The majority of facts about this virus and the disease that it causes are almost certainly not known. Therefore, trying to anticipate them and control research to what is believed by some powerful people to be most relevant is likely to fail to catch all of the things that might be relevant.

There is an unprecedented scientific effort worldwide to fight this pandemic but some voices have been raised for a more coordinated approach. What is your take on this?

I think scientists have not been any less coordinated than any other group of human beings. We can criticise any group for lack of coordination. Yes, if people could agree to explore different aspects of the problem and not to look at similar ones that would be a good thing. We've seen that it's not that easy to organise human behaviour on a world scale in very short order.

Mismatch between economic dependency, human dependency and political dependency

Sadly, one of the things that this epidemic demonstrates is that there is a mismatch between economic dependency, human dependency and political dependency. We have vast social networks of people travelling rapidly all over the world for one reason or another or no reason at all, and we have massive economic dependency on production and manufacturing in different parts of the world, but we don't have political coherence. That problem was evident before but it's clearly evident now.

What would be your argument to convince policymakers and politicians to support what you call discovery research or frontier science?

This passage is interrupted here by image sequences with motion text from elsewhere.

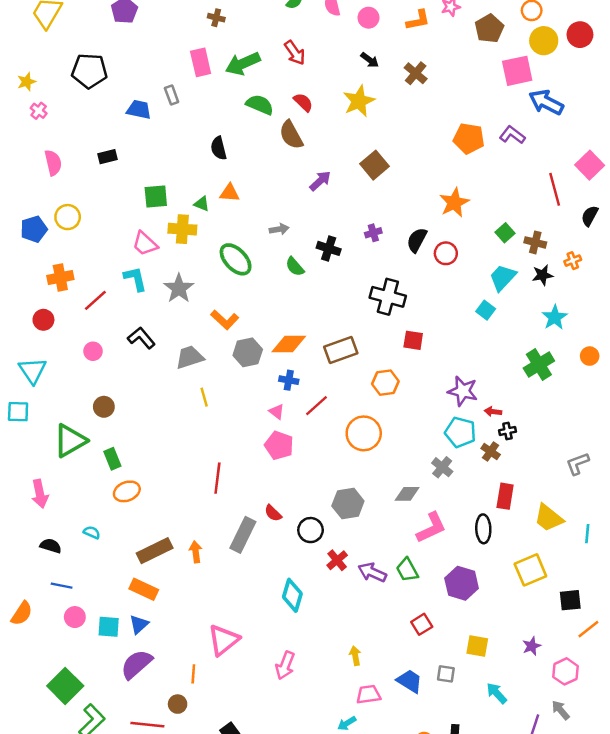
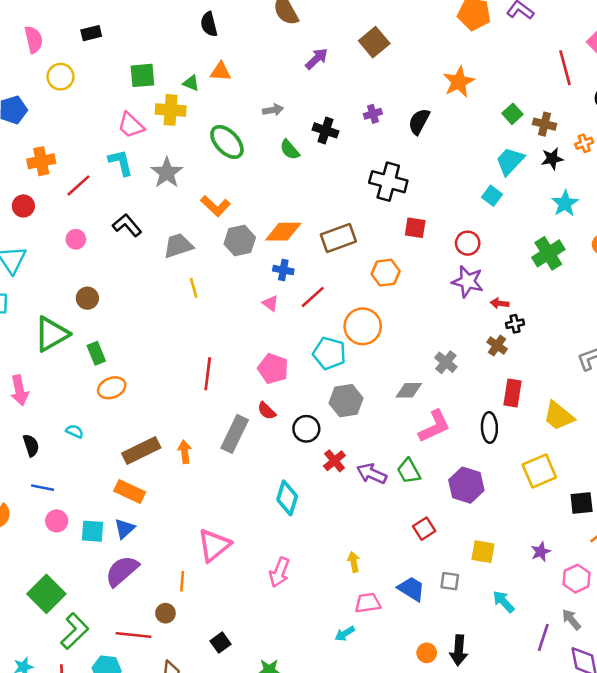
yellow circle: (68, 217) -> (60, 77), moved
red circle: (446, 253) -> (468, 243), moved
cyan pentagon: (460, 432) -> (329, 353), moved
pink pentagon: (279, 445) -> (273, 369), moved
black semicircle: (51, 546) -> (31, 445), turned 55

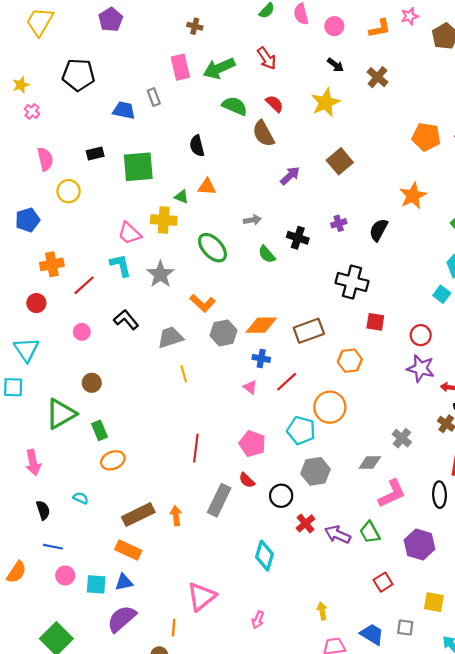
green square: (142, 75) -> (138, 167), moved, size x1.4
blue triangle: (125, 529) -> (124, 582), turned 30
pink arrow: (279, 572) -> (258, 620), size x0.7

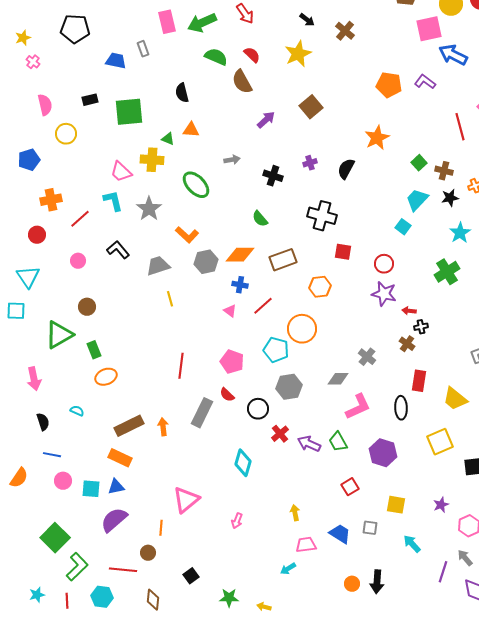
green semicircle: (267, 254) -> (260, 219), moved

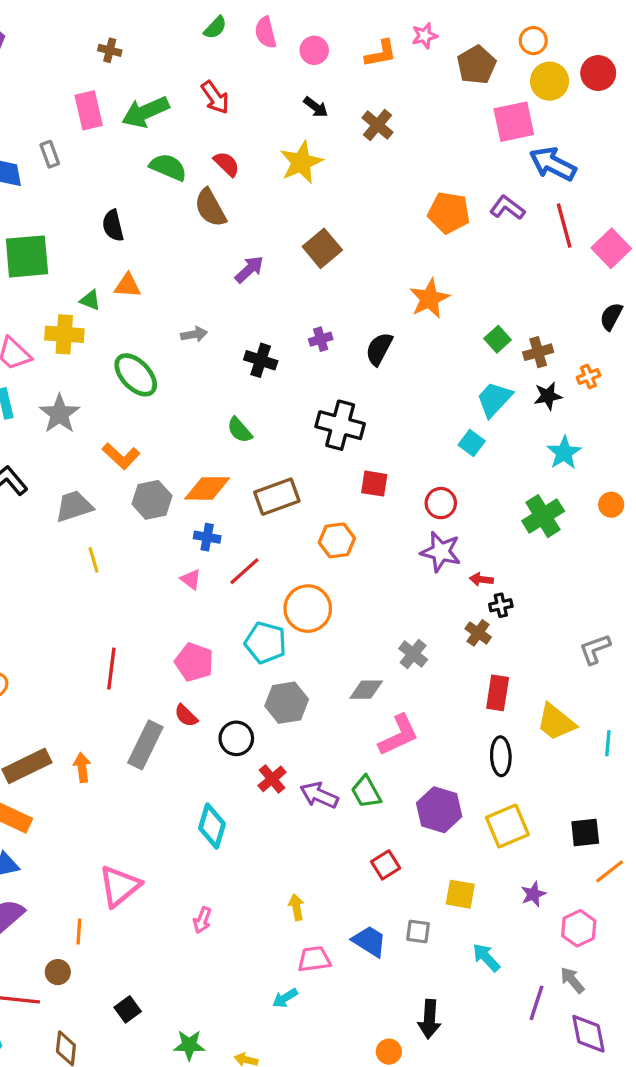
red line: (460, 127) -> (564, 226), moved
brown cross: (444, 171) -> (538, 352), turned -30
black ellipse: (401, 408) -> (501, 756), moved
yellow square: (440, 442) -> (507, 826), moved
orange circle: (352, 584) -> (389, 1052), moved

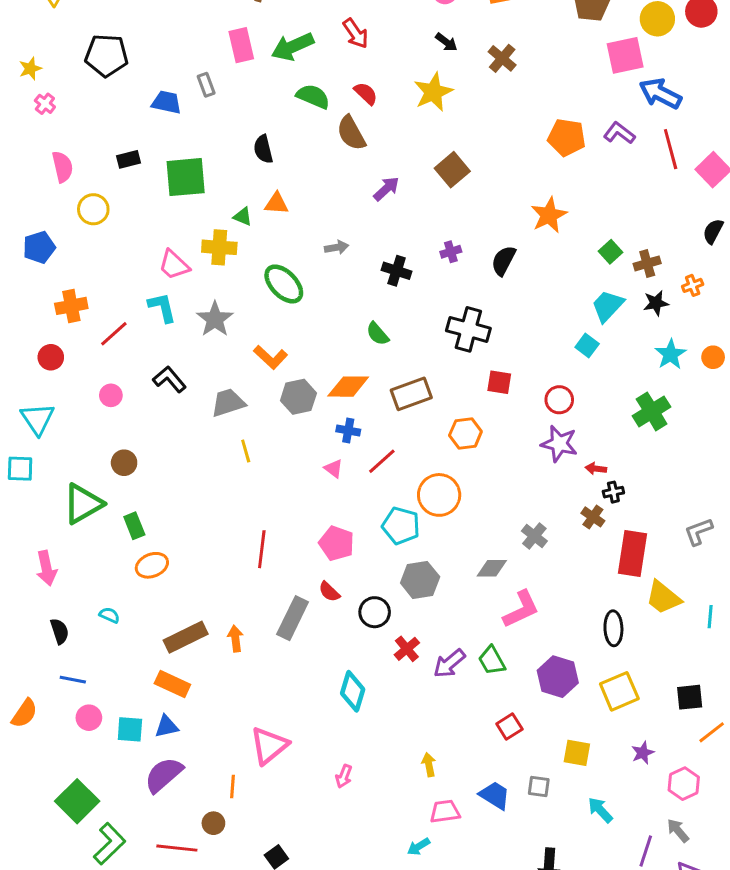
orange circle: (611, 505) -> (713, 357), moved
red rectangle: (498, 693) -> (632, 554), moved, size x1.4
purple arrow: (319, 795) -> (449, 663), turned -64

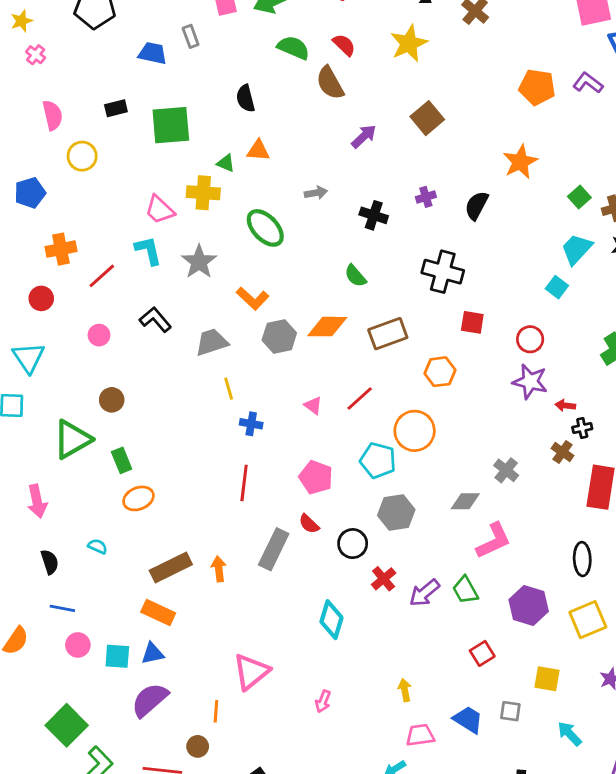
blue cross: (348, 431) -> (251, 424), moved

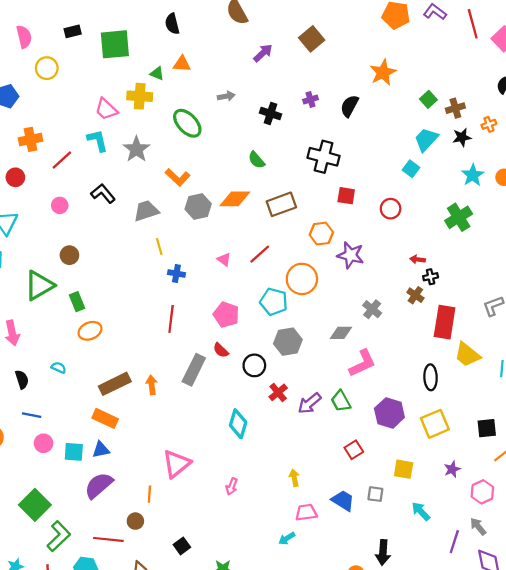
purple star: (530, 382) -> (351, 255), moved

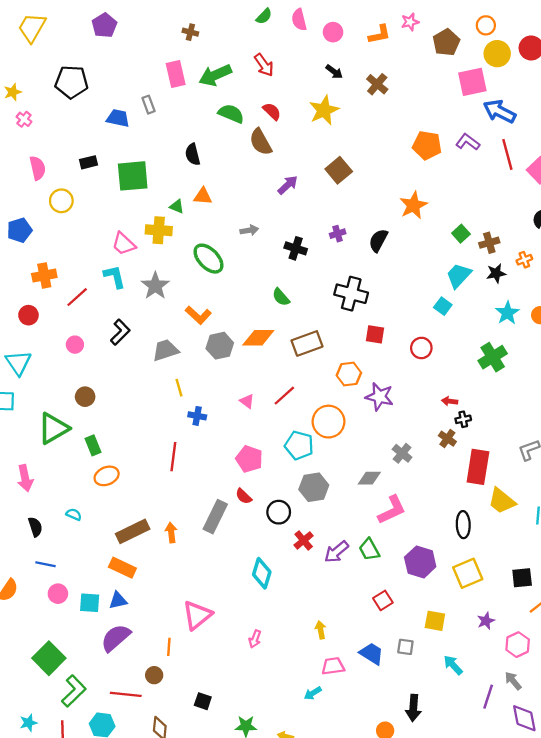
black L-shape: (103, 194) -> (120, 332), turned 85
red line: (171, 319) -> (173, 457), moved
black square: (182, 546) -> (203, 701), turned -35

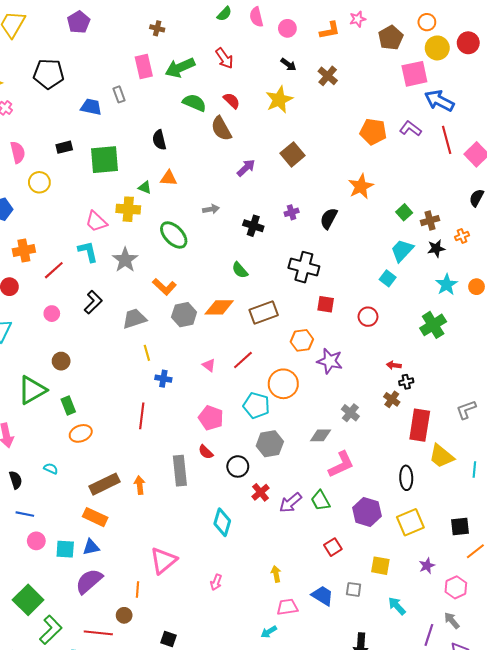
gray rectangle: (215, 517) -> (180, 471), turned -32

I’ve certainly given a lot of advice to policymakers over the last couple of months, particularly to people in the UK government and civil service. Should this epidemic presage a different attitude to the funding of research? I don't really think it should. When we are having a clear prospect of what we want to do - which is to control an epidemic caused by the transmission of an agent from one human being to another close to each other, where the diagnosis can be made by testing for that virus - then I feel we can give pretty clear instructions what should be done. But the discovery base which underlies that type of advice is another matter. Just think about it. We are in a better place than we were in 1918 during the Spanish flu epidemic. We know what this virus is and the sequence of nucleic acids. We know how to make a diagnosis using the polymerase chain reaction. We know all sorts of derivations of different types of polymerase that could do that more efficiently. We know how to measure antibodies. We know how to do that in a test tube. We know how to test whether those antibodies work on the viral system. We know broadly the life cycle of the virus. We know all the enzymes that it needs to use and how to make drugs to work against those enzymes, at least in theory.

All those pieces of scientific information have been accrued over the last 100 years without any clear idea as to […] how they would be used in this epidemic

So, all those pieces of scientific information have been accrued over the last hundred years without any clear idea as to how they would be used or how they would be used in this epidemic. The challenge we now face is a coordinated response of bringing that knowledge together on a particular problem on a rapid timescale. Let's be clear: the ability to research this virus is dependent on a massive infrastructure of knowledge which has accrued since that disastrous 1918 epidemic. We hope that this one will be less serious to mankind, but that’s the hope at the moment rather than certainty.